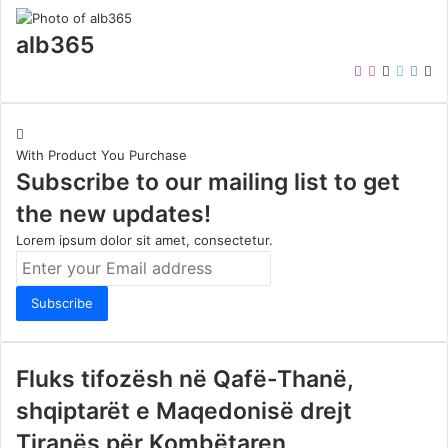
alb365
Instagram
YouTube
LinkedIn
Twitter
Face
We
With Product You Purchase
Subscribe to our mailing list to get
the new updates!
Lorem ipsum dolor sit amet, consectetur.
Enter
your
Email
address
Fluks tifozësh në Qafë-Thanë,
shqiptarët e Maqedonisë drejt
Tiranës për Kombëtaren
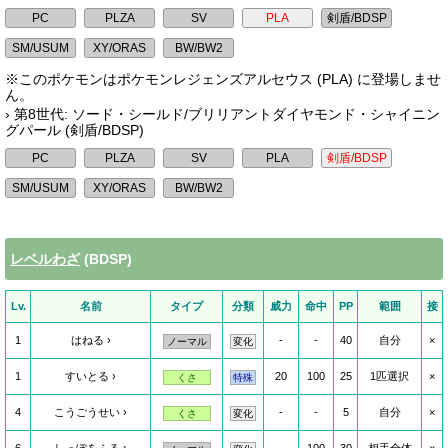
※このポケモンはポケモンレジェンズアルセウス (PLA) に登場しませ
ん。
› 第8世代: ソード・シールド/ブリリアントダイヤモンド・シャイニン
グパール (剣盾/BDSP)
レベルわざ
(BDSP)
Lv.
名前
タイプ
分類
威力
命中
PP
範囲
接
1
はねる
-
-
40
自分
×
ノーマル
変化
1
すいとる
20
100
25
1匹選択
×
くさ
特殊
4
こうごうせい
-
-
5
自分
×
くさ
変化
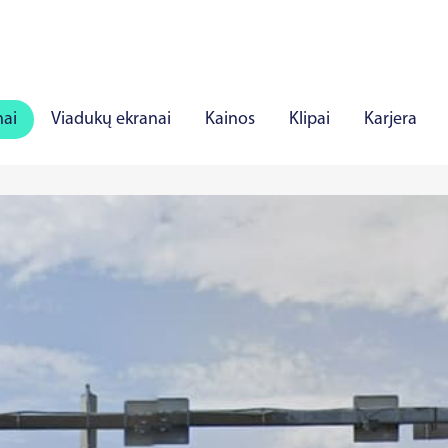
nai
Viadukų ekranai
Kainos
Klipai
Karjera
iauliai
Panevėžys
Marijampolė
Mažeikiai
Aly
rė
Viljandis
Rakverė
Hapsalu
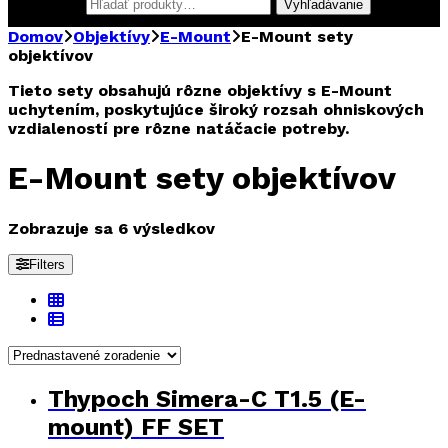
Hľadať:
Vyhľadávanie
Domov
Objektívy
E-Mount
E-Mount sety
objektívov
Tieto sety obsahujú rôzne objektívy s E-Mount
uchytením, poskytujúce široký rozsah ohniskových
vzdialeností pre rôzne natáčacie potreby.
E-Mount sety objektívov
Zobrazuje sa 6 výsledkov
Filters
Thypoch Simera-C T1.5 (E-
mount) FF SET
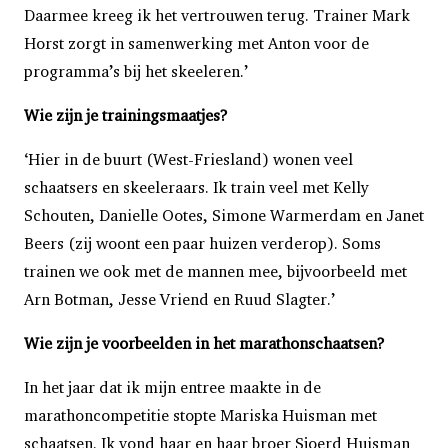
Daarmee kreeg ik het vertrouwen terug. Trainer Mark
Horst zorgt in samenwerking met Anton voor de
programma’s bij het skeeleren.’
Wie zijn je trainingsmaatjes?
‘Hier in de buurt (West-Friesland) wonen veel
schaatsers en skeeleraars. Ik train veel met Kelly
Schouten, Danielle Ootes, Simone Warmerdam en Janet
Beers (zij woont een paar huizen verderop). Soms
trainen we ook met de mannen mee, bijvoorbeeld met
Arn Botman, Jesse Vriend en Ruud Slagter.’
Wie zijn je voorbeelden in het marathonschaatsen?
In het jaar dat ik mijn entree maakte in de
marathoncompetitie stopte Mariska Huisman met
schaatsen. Ik vond haar en haar broer Sjoerd Huisman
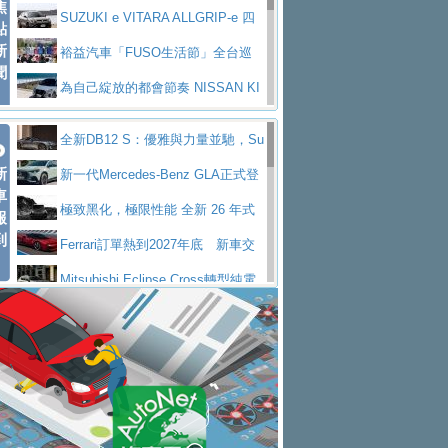
焦
V Prestige
SUZUKI e VITARA ALLGRIP-e 四
點
新
驅精神的純電新詮釋
裕益汽車「FUSO生活節」全台巡
聞
迴 結合生活體驗、交通安全與購車優惠
為自己綻放的都會節奏 NISSAN KI
CKS SAKURA
為品味獨具層峰買家打造的頂級座
全新DB12 S：優雅與力量並馳，Su
駕，MAZDA CX-90 33T AWD Premium Ca
安心舒適旅游的好夥伴 MG HS PH
新
per Tourer的顛峰之作
新一代Mercedes-Benz GLA正式登
ptain Seat
EV
許自己和家人一部舒適安全又高科
車
場 續航最高657公里、支援320kW快充
極致黑化，極限性能 全新 26 年式
報
技的座駕! Ford Territory中型油電休旅
後疫情時代最安全高效重型卡車FU
到
DEFENDER OCTA BLACK 限量登台
Ferrari訂單熱到2027年底 新車交
SO Super Great今日在台登場，結合先進安
中部車業老字號佳樂汽車取得Stella
付至少得等一年以上
Mitsubishi Eclipse Cross轉型純電
全輔助科技
ntis四品牌經銷權，全新多品牌旗艦展示中
屏東特搜大隊再添新利器 SITRAK
休旅 87kWh電池續航超過600公里
全新BMW 318i Touring豪華旅行車
心開幕啟用
救助器材車
買氣不衰、SUZUKI經銷商勇於開啟
全台限量200台 進化現型
不等零關稅的紅利，Jeep品牌今日
全新大店，新北都鈴木占地500坪土城旗艦
2025第七屆ISUZU運轉職人挑戰賽
起展開首批車交車
Volvo EX60 即將叩關，靜肅性、底
展示中心開幕
熱血登場 展現極致車技與專業職人精神
H2GP世界總決賽圓滿落幕 台灣團
盤與數位介面搶先揭露
Audi Q9 將於 2026 年底上市 旗艦
隊表現精彩
淨零減碳指標性應用 純電動水泥預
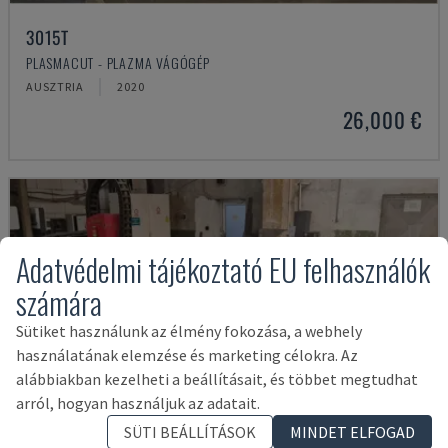
3015T
PLASMACUT - PLAZMA VÁGÓGÉP
AUSZTRIA
2020
26,000 €
Adatvédelmi tájékoztató EU felhasználók
számára
Sütiket használunk az élmény fokozása, a webhely
használatának elemzése és marketing célokra. Az
alábbiakban kezelheti a beállításait, és többet megtudhat
arról, hogyan használjuk az adatait.
SÜTI BEÁLLÍTÁSOK
MINDET ELFOGAD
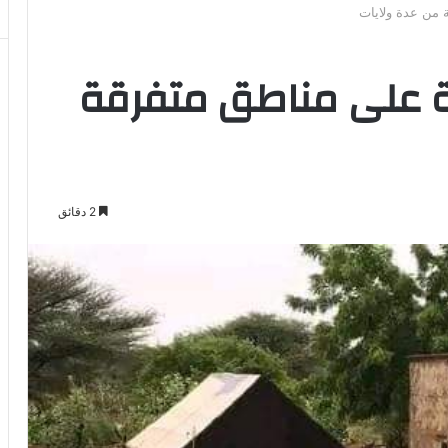
 من عدة ولايات
 على مناطق متفرقة
2 دقائق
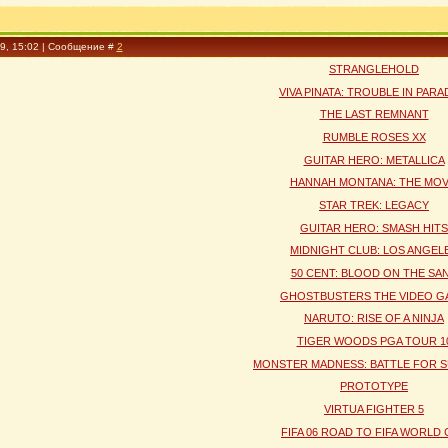
09, 15:02 | Сообщение #
2
STRANGLEHOLD
VIVA PINATA: TROUBLE IN PARA
THE LAST REMNANT
RUMBLE ROSES XX
GUITAR HERO: METALLICA
HANNAH MONTANA: THE MOV
STAR TREK: LEGACY
GUITAR HERO: SMASH HITS
MIDNIGHT CLUB: LOS ANGEL
50 CENT: BLOOD ON THE SA
GHOSTBUSTERS THE VIDEO G
NARUTO: RISE OF A NINJA
TIGER WOODS PGA TOUR 1
MONSTER MADNESS: BATTLE FOR S
PROTOTYPE
VIRTUA FIGHTER 5
FIFA 06 ROAD TO FIFA WORLD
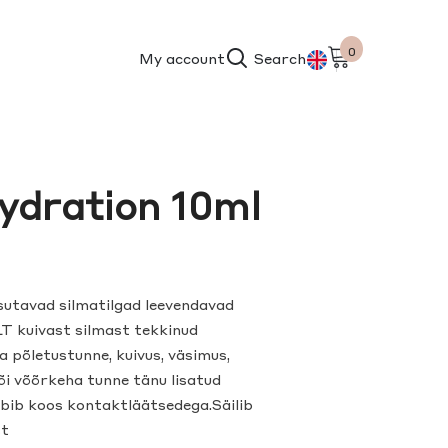
0
0
My account
Search
items
ET
EN
ydration 10ml
avad silmatilgad leevendavad
T kuivast silmast tekkinud
 põletustunne, kuivus, väsimus,
või võõrkeha tunne tänu lisatud
koos kontaktläätsedega.Säilib
st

• • •

### Directions
Show every line above in which the word "GUITAR" is found.

### Expected answer
GUITAR HERO: METALLICA
GUITAR HERO: SMASH HITS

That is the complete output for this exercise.